「最近の子は!」←大昔の人もそう言って嘆いてました。

「うちの孫達ときたら、ほっといたらずーっとゲームばっかりやってるのよ!」
「外にだって遊びに行かないものだから、今日久々に連れて来てしまいましたの」

この春小学3年になるお姉ちゃんと新一年生の弟くんの姉弟をつれてきたご婦人。
聞けばお母さんが腰を痛めたらしく、なんでも手術をしなくちゃいけないほどの重篤な状態のようです。
春休みなものでおばあちゃんが終日子供たちのお世話役係となったのですが、まったく外で遊ぼうともせずにテレビゲームに没頭している孫達にあきれている、というかちょっとお疲れ気味に見受けられます。おそらくなかなか言う事を聞いてくれないんでしょうね。
子供達にオムライスを注文してくれたのですが、ご自身は食欲がないのかオーダーなされません。

「チョコを少しいかがです?んで珈琲を飲むとおいしいですよ、あんたたちはイチゴオーレね」
これおじさんのおごり!」

むりやり連れてこられたのかちょっと元気の無い子供達にもごますりです。
そこへ仕事帰りにいつも依ってオムライスを注文してくれる市場の肉屋さんの看板娘(?)の常連さんがタイミングよくきてくださいました。この方とっても気さくで誰にでも親しく接してくれます。
食事を済ませてしまった子供達そっちのけでご婦人二人で会話がもりあがってしまいました。

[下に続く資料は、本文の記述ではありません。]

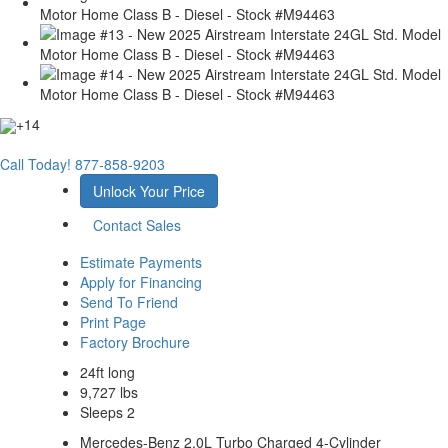
+14
Call Today!
877-858-9203
Unlock Your Price
Contact Sales
Estimate Payments
Apply for Financing
Send To Friend
Print Page
Factory Brochure
24ft long
9,727 lbs
Sleeps 2
Mercedes-Benz 2.0L Turbo Charged 4-Cylinder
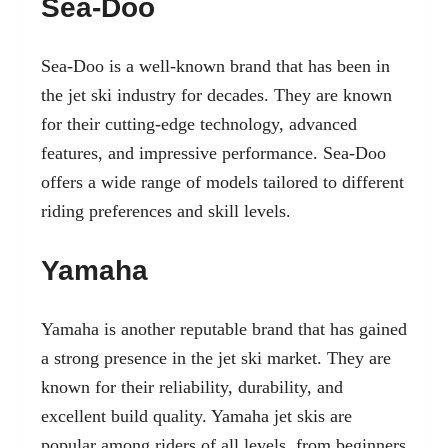
Sea-Doo
Sea-Doo is a well-known brand that has been in
the jet ski industry for decades. They are known
for their cutting-edge technology, advanced
features, and impressive performance. Sea-Doo
offers a wide range of models tailored to different
riding preferences and skill levels.
Yamaha
Yamaha is another reputable brand that has gained
a strong presence in the jet ski market. They are
known for their reliability, durability, and
excellent build quality. Yamaha jet skis are
popular among riders of all levels, from beginners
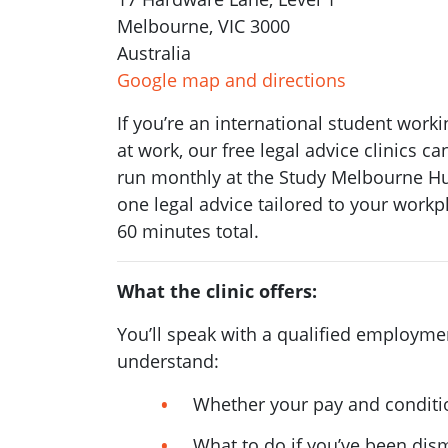
Melbourne, VIC 3000
Australia
Google map and directions
If you’re an international student worki
at work, our free legal advice clinics c
run monthly at the Study Melbourne Hub
one legal advice tailored to your workp
60 minutes total.
What the clinic offers:
You’ll speak with a qualified employm
understand:
Whether your pay and conditio
What to do if you’ve been dis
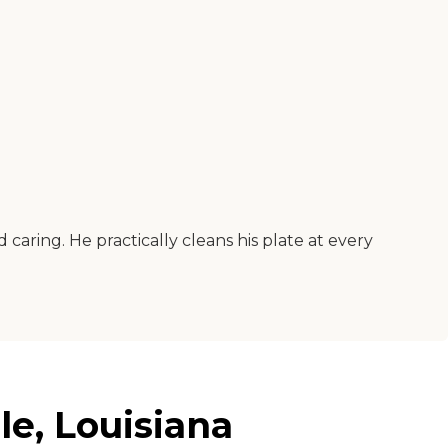
 caring. He practically cleans his plate at every
le, Louisiana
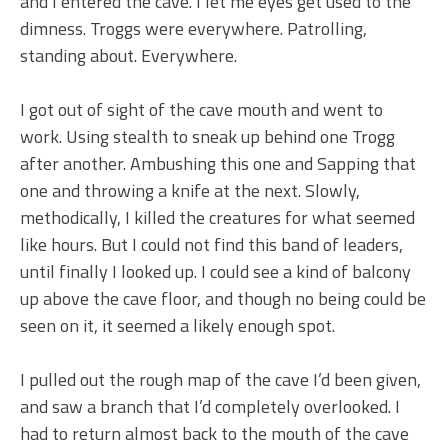
and I entered the cave. I let me eyes get used to the
dimness. Troggs were everywhere. Patrolling,
standing about. Everywhere.
I got out of sight of the cave mouth and went to
work. Using stealth to sneak up behind one Trogg
after another. Ambushing this one and Sapping that
one and throwing a knife at the next. Slowly,
methodically, I killed the creatures for what seemed
like hours. But I could not find this band of leaders,
until finally I looked up. I could see a kind of balcony
up above the cave floor, and though no being could be
seen on it, it seemed a likely enough spot.
I pulled out the rough map of the cave I’d been given,
and saw a branch that I’d completely overlooked. I
had to return almost back to the mouth of the cave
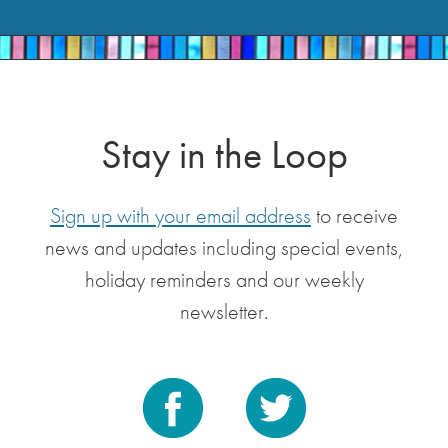
Stay in the Loop
Sign up with your email address
to receive
news and updates including special events,
holiday reminders and our weekly
newsletter.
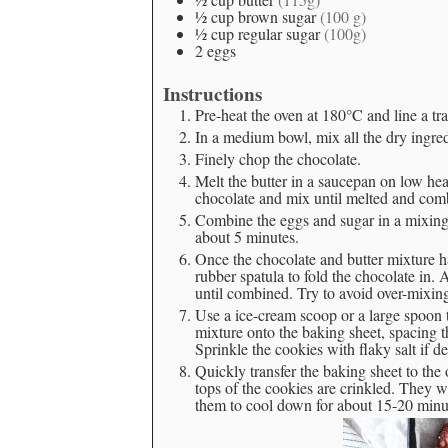
½
cup
brown sugar
(100 g)
½
cup
regular sugar
(100g)
2
eggs
Instructions
Pre-heat the oven at 180°C and line a tr
In a medium bowl, mix all the dry ingred
Finely chop the chocolate.
Melt the butter in a saucepan on low he
chocolate and mix until melted and com
Combine the eggs and sugar in a mixing
about 5 minutes.
Once the chocolate and butter mixture ha
rubber spatula to fold the chocolate in. A
until combined. Try to avoid over-mixin
Use a ice-cream scoop or a large spoon 
mixture onto the baking sheet, spacing t
Sprinkle the cookies with flaky salt if de
Quickly transfer the baking sheet to the
tops of the cookies are crinkled. They 
them to cool down for about 15-20 minute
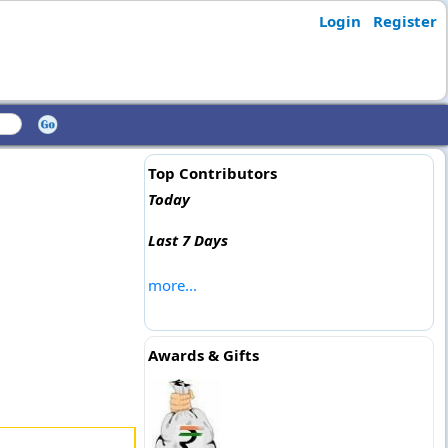
Login
Register
Top Contributors
Today
Last 7 Days
more...
Awards & Gifts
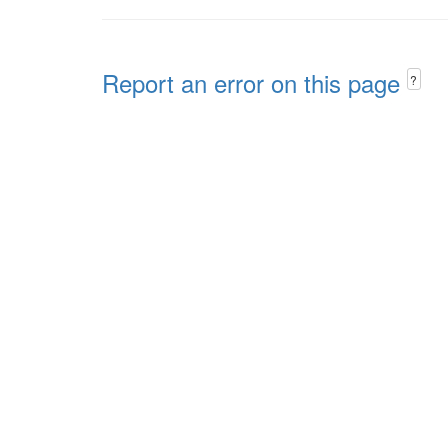
Report an error on this page
?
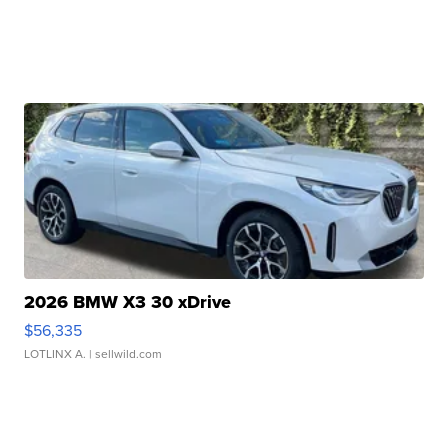
2026 BMW X3 30 xDrive
$56,335
LOTLINX A.
| sellwild.com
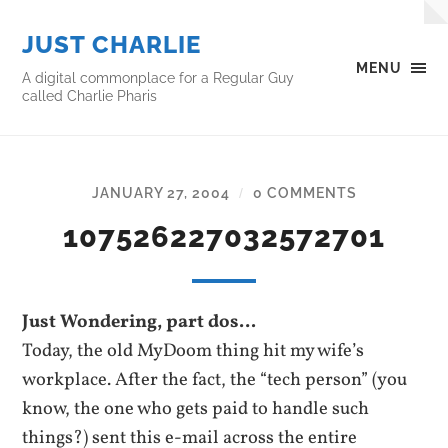
JUST CHARLIE
MENU
A digital commonplace for a Regular Guy
called Charlie Pharis
JANUARY 27, 2004
0 COMMENTS
/
107526227032572701
Just Wondering, part dos…
Today, the old MyDoom thing hit my wife’s
workplace. After the fact, the “tech person” (you
know, the one who gets paid to handle such
things?) sent this e-mail across the entire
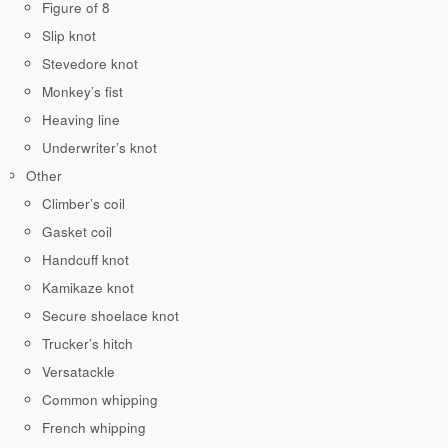
Figure of 8
Slip knot
Stevedore knot
Monkey’s fist
Heaving line
Underwriter’s knot
Other
Climber’s coil
Gasket coil
Handcuff knot
Kamikaze knot
Secure shoelace knot
Trucker’s hitch
Versatackle
Common whipping
French whipping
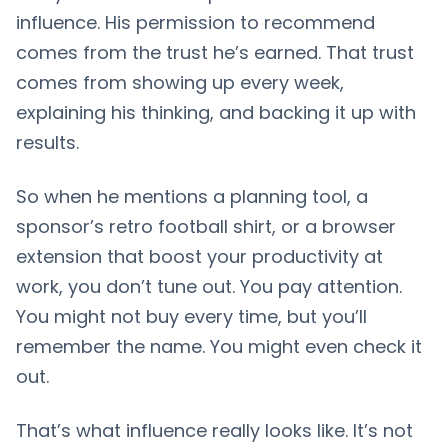
influence. His permission to recommend
comes from the trust he’s earned. That trust
comes from showing up every week,
explaining his thinking, and backing it up with
results.
So when he mentions a planning tool, a
sponsor’s retro football shirt, or a browser
extension that boost your productivity at
work, you don’t tune out. You pay attention.
You might not buy every time, but you’ll
remember the name. You might even check it
out.
That’s what influence really looks like. It’s not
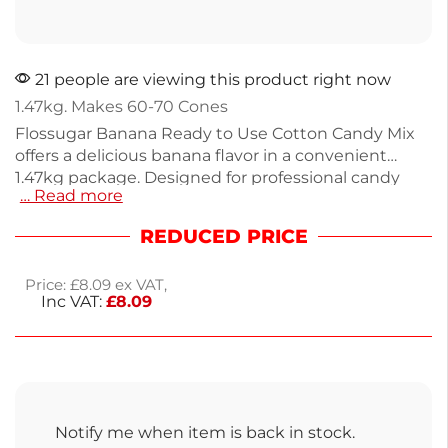
21 people are viewing this product right now
1.47kg. Makes 60-70 Cones
Flossugar Banana Ready to Use Cotton Candy Mix
offers a delicious banana flavor in a convenient
1.47kg package. Designed for professional candy
… Read more
floss machines, this blend of sugar and color is
ready to use—simply pour it into the spinner head.
REDUCED PRICE
With no messy mixing required, you'll create fluffy,
vibrant cotton candy in no time. Ideal for events,
Price:
£
8.09
ex VAT,
parties, or fundraisers, it delivers a delightful treat
Inc VAT:
£
8.09
everyone loves. Enjoy next working day delivery for
your sweet creations.
Notify me when item is back in stock.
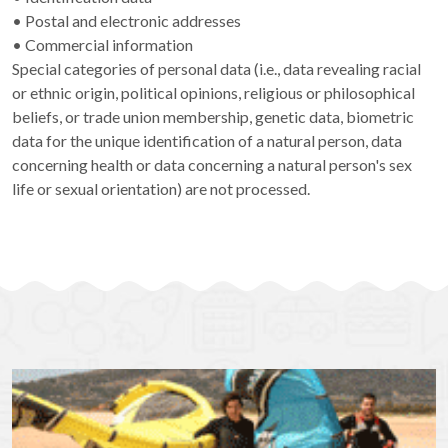
• Postal and electronic addresses
• Commercial information
Special categories of personal data (i.e., data revealing racial
or ethnic origin, political opinions, religious or philosophical
beliefs, or trade union membership, genetic data, biometric
data for the unique identification of a natural person, data
concerning health or data concerning a natural person's sex
life or sexual orientation) are not processed.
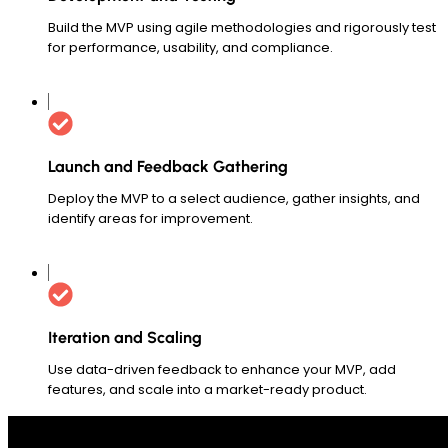
Build the MVP using agile methodologies and rigorously test
for performance, usability, and compliance.
Launch and Feedback Gathering
Deploy the MVP to a select audience, gather insights, and
identify areas for improvement.
Iteration and Scaling
Use data-driven feedback to enhance your MVP, add
features, and scale into a market-ready product.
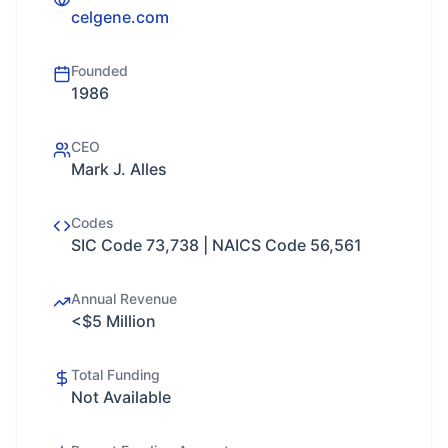
celgene.com
Founded
1986
CEO
Mark J. Alles
Codes
SIC Code 73,738 | NAICS Code 56,561
Annual Revenue
<$5 Million
Total Funding
Not Available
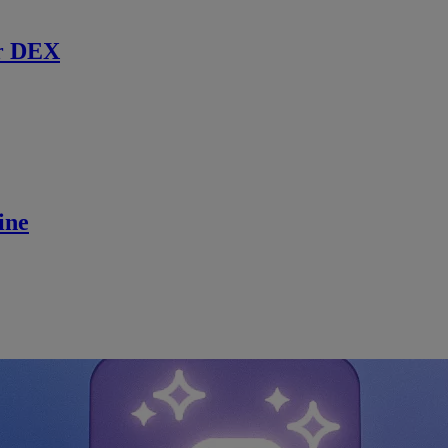
r DEX
ine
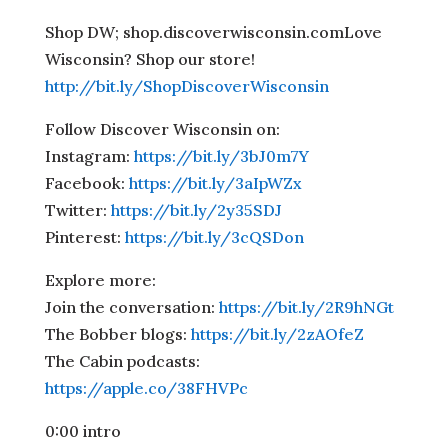
Shop DW; shop.discoverwisconsin.comLove
Wisconsin? Shop our store!
http://bit.ly/ShopDiscoverWisconsin
Follow Discover Wisconsin on:
Instagram:
https://bit.ly/3bJ0m7Y
Facebook:
https://bit.ly/3aIpWZx
Twitter:
https://bit.ly/2y35SDJ
Pinterest:
https://bit.ly/3cQSDon
Explore more:
Join the conversation:
https://bit.ly/2R9hNGt
The Bobber blogs:
https://bit.ly/2zAOfeZ
The Cabin podcasts:
https://apple.co/38FHVPc
0:00 intro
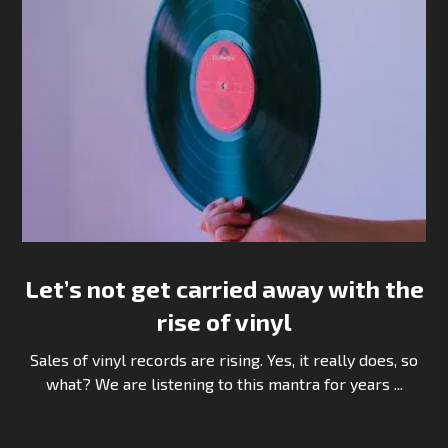
Let’s not get carried away with the
rise of vinyl
Sales of vinyl records are rising. Yes, it really does, so
what? We are listening to this mantra for years ...
Continue Reading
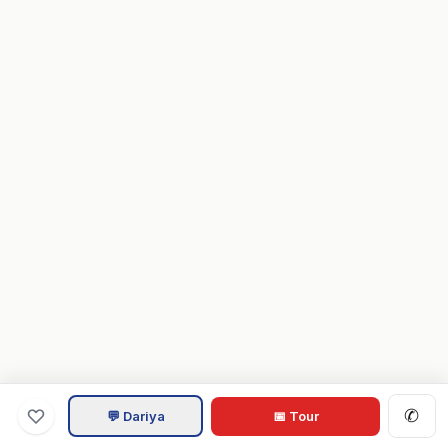
✆
💬 Dariya
📅 Tour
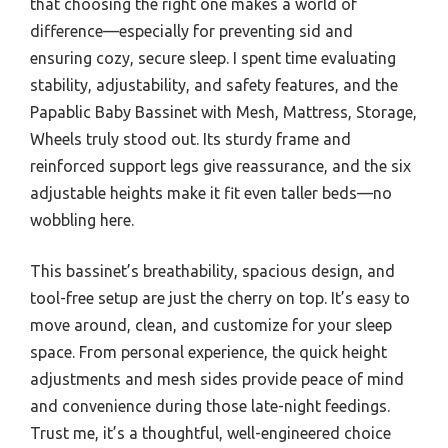
that choosing the right one makes a world of
difference—especially for preventing sid and
ensuring cozy, secure sleep. I spent time evaluating
stability, adjustability, and safety features, and the
Papablic Baby Bassinet with Mesh, Mattress, Storage,
Wheels truly stood out. Its sturdy frame and
reinforced support legs give reassurance, and the six
adjustable heights make it fit even taller beds—no
wobbling here.
This bassinet’s breathability, spacious design, and
tool-free setup are just the cherry on top. It’s easy to
move around, clean, and customize for your sleep
space. From personal experience, the quick height
adjustments and mesh sides provide peace of mind
and convenience during those late-night feedings.
Trust me, it’s a thoughtful, well-engineered choice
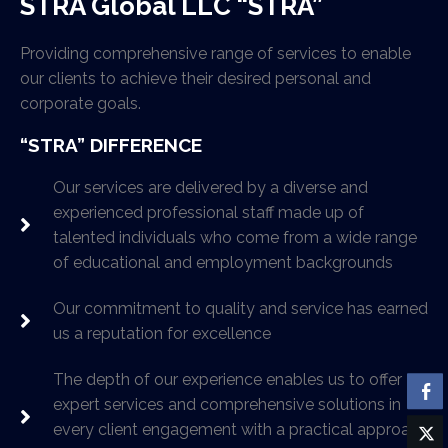
STRA Global LLC “STRA”
Providing comprehensive range of services to enable
our clients to achieve their desired personal and
corporate goals.
“STRA” DIFFERENCE
Our services are delivered by a diverse and
experienced professional staff made up of
talented individuals who come from a wide range
of educational and employment backgrounds
Our commitment to quality and service has earned
us a reputation for excellence
The depth of our experience enables us to offer
expert services and comprehensive solutions in
every client engagement with a practical approach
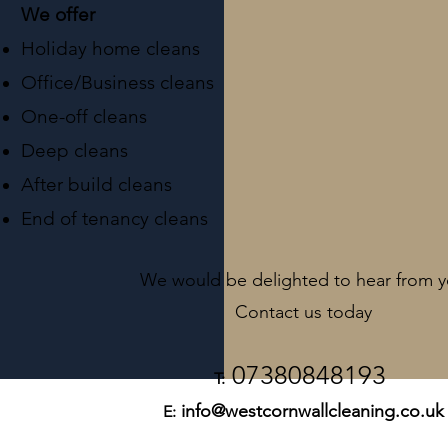
We offer
Holiday home cleans
Office/Business cleans
One-off cleans
Deep cleans
After build cleans
End of tenancy cleans
We would be delighted to hear from 
Contact us
today
07380
848193
T:
info@westcornwallcleaning.co.uk
E:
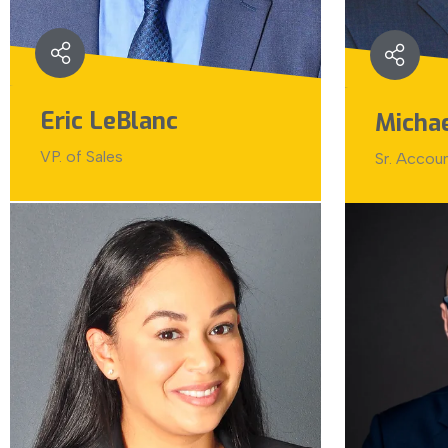
Eric LeBlanc
Micha
VP. of Sales
Sr. Accou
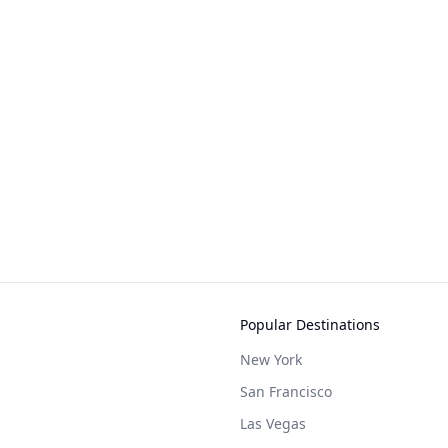
Popular Destinations
New York
San Francisco
Las Vegas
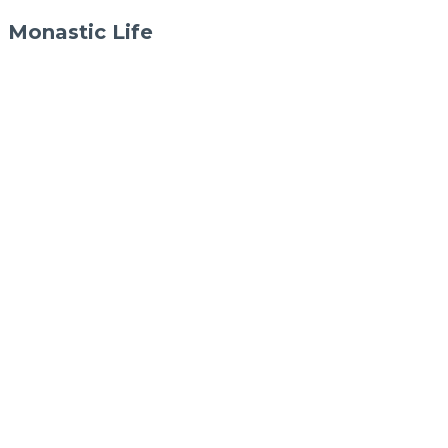
Monastic Life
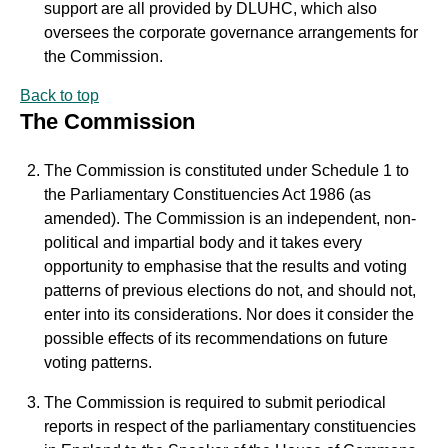
support are all provided by DLUHC, which also
oversees the corporate governance arrangements for
the Commission.
Back to top
The Commission
The Commission is constituted under Schedule 1 to
the Parliamentary Constituencies Act 1986 (as
amended). The Commission is an independent, non-
political and impartial body and it takes every
opportunity to emphasise that the results and voting
patterns of previous elections do not, and should not,
enter into its considerations. Nor does it consider the
possible effects of its recommendations on future
voting patterns.
The Commission is required to submit periodical
reports in respect of the parliamentary constituencies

「よっしゃおねえちゃん!そこにわたがしをつくれる機械があるからやってみ!」
「ここにザラメを入れて、、、この回る部分が熱くなるから気をつけてね。じーっとクモの巣の様にまくがはるまで我慢してからその上に引き上げる様に回し取っていくのがコツ!やってみ!」

で、ほったらかして私は洗い物。
しばらくするときゃっきゃ言い出しました。
「ぼくも!ぼくも!」
弟くんに手ほどきするおねえちゃん。ちょっと洗い物の手を止めて、見るとほんとうに上手です。

「すごい大きく出来てるじゃん!お姉ちゃん上手!」

「前にテレビでやってるの見たの!やってみたかったから!」
「おいしーい!ほらたべてごらん!」
お姉ちゃん弟くんに自慢げにふるまいます。
「うん!おいしい!」

自分で苦労してこさえたものはおいしいですよね。

二人とも元気が出て来たところで、例のジャムの小瓶のカーリングのセッティング。

きゃっきゃ言いながらこの日は弟くんに軍配があがりました。

「合計で○○円です!・・・はいじゃおつりの○○円、ありがとうございました。」

「こちらこそありがとうございました。また来ますね」
とおばあちゃん。

店を出がけにお姉ちゃんが寄ってきました。

「おじちゃん!今度来た時は何して遊ぶ!」

「おっしゃ考えとくよ!じゃあ待ってるからね」

「うん!またね!」

めっちゃ可愛いです。じじいイチコロの笑顔をくれました。

「最近の子供は」のフレーズは太古の文献にもでてくるそうですよ。

じっさいなにかと忙しい大人が子供と一緒に過ごす時間を確保するのは容易じゃないし、相手をするのもそうとうなパワーが必要でしょう。どうしても距離をおいての関わりになってしまいがちです。
そうするとどうしても自身の経験や既成概念で目の前のこどもたちを推し量ってしまいます。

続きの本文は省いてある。